Although a wide variety of viral agents are capable of causing lower respiratory tract infections in children and adults, influenza A & B; respiratory syncytial virus (RSV); parainfluenza viruses 1, 2, and 3; and adenovirus are the most common. Of these, influenza A & B and RSV are the most important causes of medically attended acute respiratory illness. In addition to sharing a similar seasonal prevalence, it is important to remain cognizant that influenza A & B and RSV share overlapping clinical features and infection potential for certain high-risk patient groups (e.g., extremes of age, underlying cardiopulmonary disease and immunosuppression). Symptoms of respiratory illness caused by adenovirus infection range from the common cold syndrome to pneumonia, croup, and bronchitis.

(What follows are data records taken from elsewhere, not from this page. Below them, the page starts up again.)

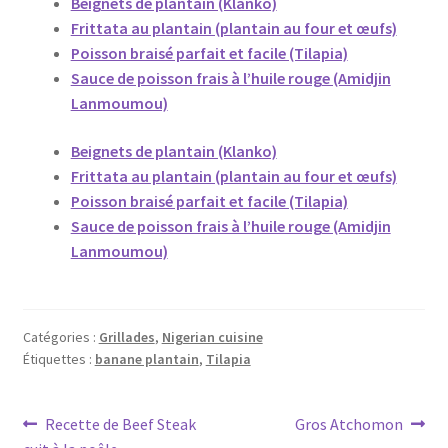
Beignets de plantain (Klanko)
Frittata au plantain (plantain au four et œufs)
Poisson braisé parfait et facile (Tilapia)
Sauce de poisson frais à l’huile rouge (Amidjin
Lanmoumou)
Beignets de plantain (Klanko)
Frittata au plantain (plantain au four et œufs)
Poisson braisé parfait et facile (Tilapia)
Sauce de poisson frais à l’huile rouge (Amidjin
Lanmoumou)
Catégories :
Grillades
,
Nigerian cuisine
Étiquettes :
banane plantain
,
Tilapia
Navigation
Article
Article
Recette de Beef Steak
Gros Atchomon
précédent :
suivant :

The RSV-Adenovirus Respiratory Device is a qualitative lateral flow immunoassay for the detection of RSV and Adenovirus Respiratory antigen in human nasopharyngeal samples. The membrane is pre-coated with monoclonal antibodies against RSV and Adenovirus antigens on the test line region. During testing, the sample reacts with the particles coated with anti-RSV antibodies and anti-Adenovirus antibodies which were pre-dried on the test strip. The mixture moves upward on the membrane by capillary action. In the case of a positive result the specific antibodies present on the membrane will react with the mixture conjugate and generate one (RSV or Adenovirus) or two (RSV and Adenovirus) coloured test lines. A green coloured band always appears in the control line and serves as verification that sufficient volume was added, that proper flow was obtained and as an internal control for the reagents.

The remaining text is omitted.